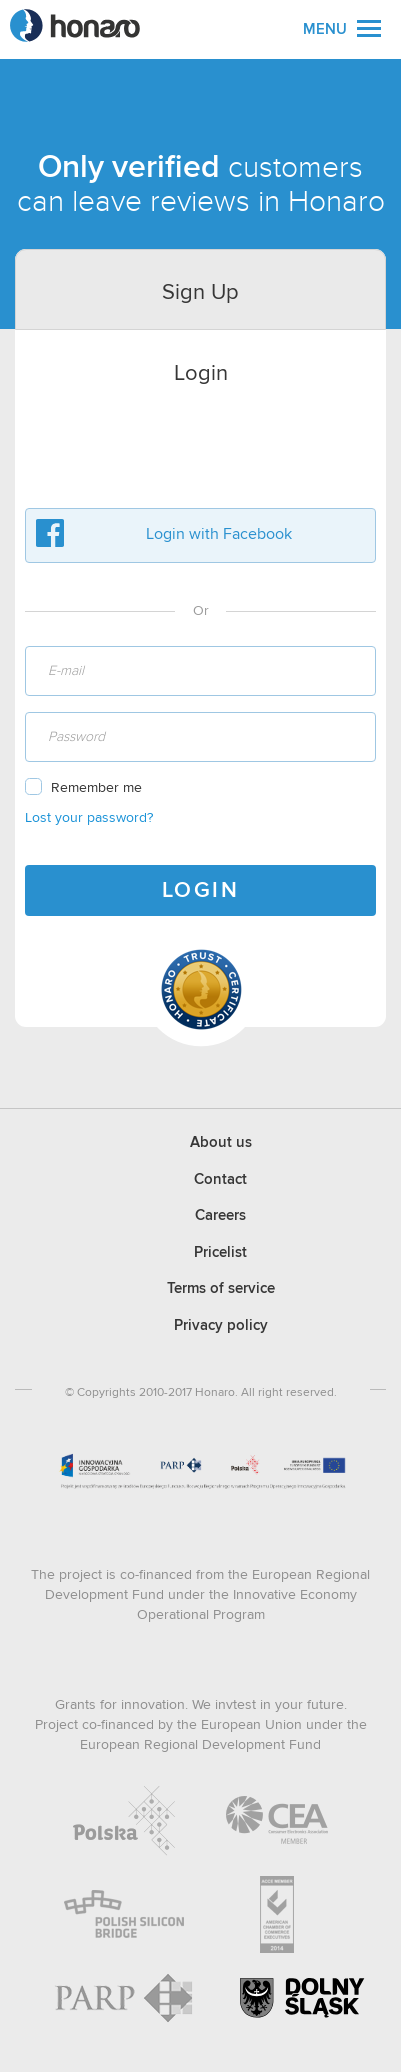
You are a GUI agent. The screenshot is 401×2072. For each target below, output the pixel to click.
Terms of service (221, 1288)
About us (221, 1142)
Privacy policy (221, 1325)
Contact (220, 1179)
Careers (220, 1215)
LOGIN (201, 891)
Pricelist (220, 1252)
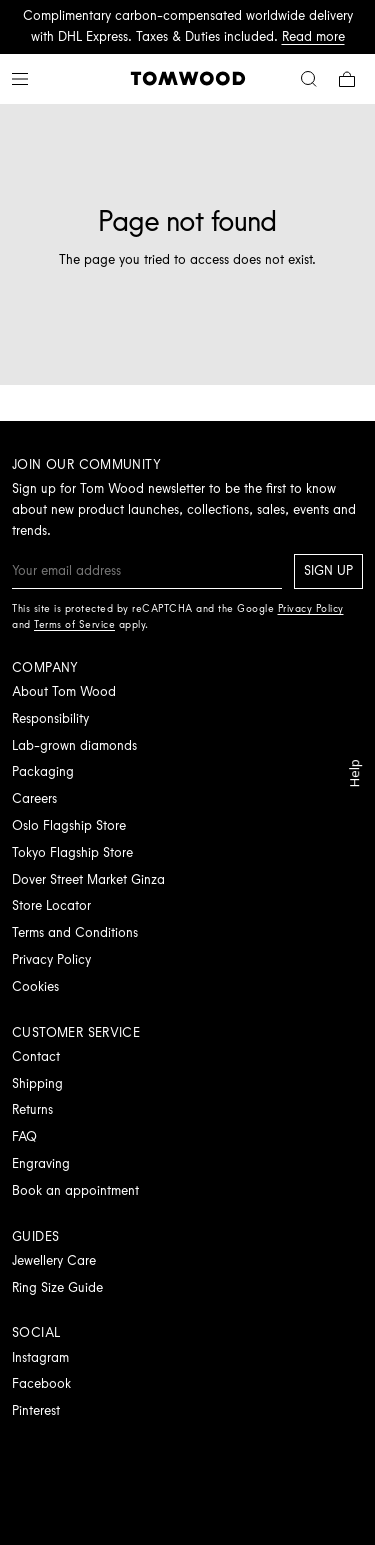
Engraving (41, 1163)
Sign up (328, 570)
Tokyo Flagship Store (72, 852)
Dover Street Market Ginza (88, 879)
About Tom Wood (64, 691)
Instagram (40, 1357)
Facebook (41, 1383)
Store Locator (51, 905)
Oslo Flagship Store (69, 825)
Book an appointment (75, 1190)
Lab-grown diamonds (74, 745)
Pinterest (36, 1410)
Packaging (43, 771)
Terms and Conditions (75, 932)
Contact (36, 1056)
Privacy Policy (51, 959)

### Aim of the task
Go through the entries above, and wherever a line holds the word "Terms", copy that line.

### Task result
Terms of service (221, 1288)
Terms and Conditions (75, 932)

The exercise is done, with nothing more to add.